Quick Sorting Structures – Solution

The task for this month’s Exercise is to extract a structure member from a void pointer for use in the quick-sort compare() function. This isn’t a solution you can readily find on the Interwebs.

I must have hammered away at various solutions for hours when originally confronted with this problem. I tried every possible combination of asterisk/parentheses weirdo expression I could muster. Eventually, stepping away from the keyboard — and avoiding the temptation to drink heavily — yielded a clean solution.
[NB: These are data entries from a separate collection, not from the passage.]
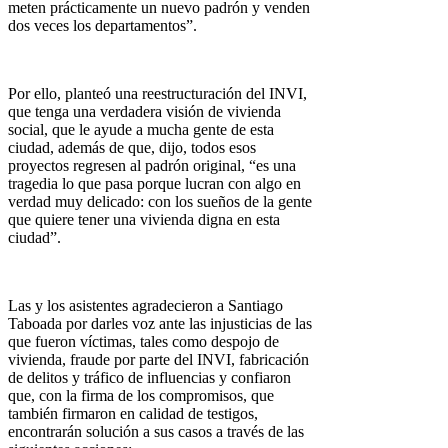
meten prácticamente un nuevo padrón y venden
dos veces los departamentos”.
Por ello, planteó una reestructuración del INVI,
que tenga una verdadera visión de vivienda
social, que le ayude a mucha gente de esta
ciudad, además de que, dijo, todos esos
proyectos regresen al padrón original, “es una
tragedia lo que pasa porque lucran con algo en
verdad muy delicado: con los sueños de la gente
que quiere tener una vivienda digna en esta
ciudad”.
Las y los asistentes agradecieron a Santiago
Taboada por darles voz ante las injusticias de las
que fueron víctimas, tales como despojo de
vivienda, fraude por parte del INVI, fabricación
de delitos y tráfico de influencias y confiaron
que, con la firma de los compromisos, que
también firmaron en calidad de testigos,
encontrarán solución a sus casos a través de las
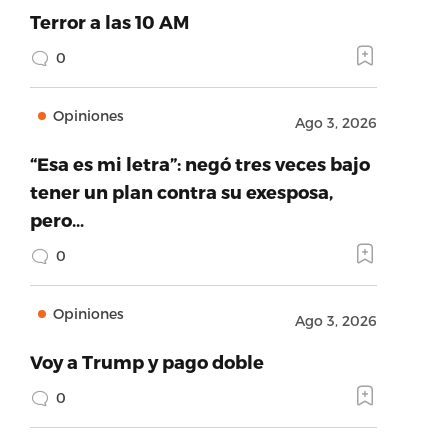
Terror a las 10 AM
0
Opiniones
Ago 3, 2026
“Esa es mi letra”: negó tres veces bajo
tener un plan contra su exesposa,
pero…
0
Opiniones
Ago 3, 2026
Voy a Trump y pago doble
0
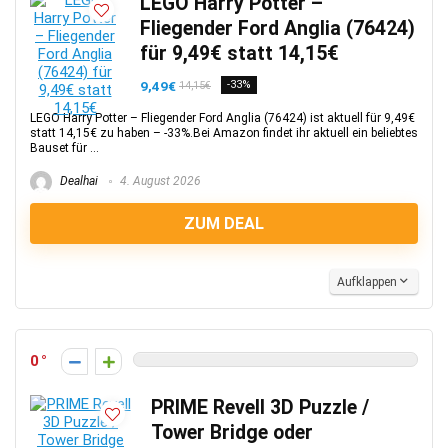
LEGO Harry Potter –
Fliegender Ford Anglia (76424)
für 9,49€ statt 14,15€
9,49€
-33%
14,15€
LEGO Harry Potter – Fliegender Ford Anglia (76424) ist aktuell für 9,49€
statt 14,15€ zu haben – -33%.Bei Amazon findet ihr aktuell ein beliebtes
Bauset für ...
Dealhai
4. August 2026
ZUM DEAL
Aufklappen
0
PRIME Revell 3D Puzzle /
Tower Bridge oder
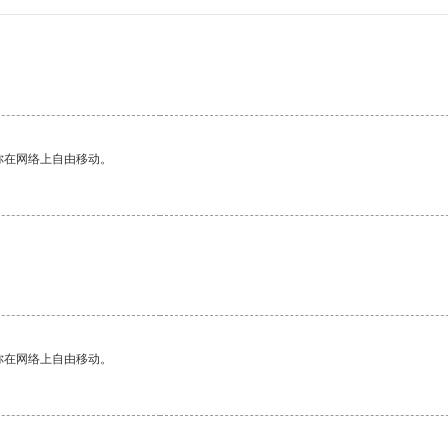
你在网络上自由移动。
你在网络上自由移动。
The first thing you must realize is that it’s weirdly complicated to construct a single return statement to handle the job. Rather than keep trying, I decided to first convert the void pointers into compatible structures. Here is the format:

one = *(struct film *)a;

Variable one is a film structure. It’s assigned to the passed pointer *a, first argument in the compare() function, which must be typecast to a film structure pointer. Once this conversion is made, struct variable one is available for comparing the year member values, as shown in my full solution here:

2022_12-Exercise.c

#include <stdio.h>
#include <stdlib.h>

struct film {
    char title[32];
    int year;
};

int compare(const void *a, const void *b)
{
    struct film one,two;

    one = *(struct film *)a;
    two = *(struct film *)b;

    return( one.year - two.year );
}

int main()
{
    const int size = 9;
    struct film bond[size] = {
        { "Casino Royale", 2006 },
        { "Dr. No", 1962 },
        { "GoldenEye", 1995 },
        { "Goldfinger", 1964 },
        { "Moonraker", 1979 },
        { "Octopussy", 1983 },
        { "Skyfall", 2012 },
        { "Spectre", 2015 },
        { "Thunderball", 1965 }
    };
    int x;

    /* sort the list by year */
    qsort(bond,size,sizeof(struct film),compare);

    /* output results */
    for( x=0; x<size; x++ )
        printf("%d, %s\n",
                bond[x].year,
                bond[x].title
              );

    return(0);
}

Even when I tried to compress the two statements in the compare() function, eliminating variables one and two and setting the conversions into the return statement, the program refused to compile. Only by declaring two film structures, converting the data in two statements, and then comparing the year members, did my solution work.

It would thrill me to see another solution, something that uses a different approach. As I wrote in the original Exercise post, most programmers tend to copy-paste their compare() functions. Yet power exists in this function, part of the quick-sort process. Let me know if you also met with success.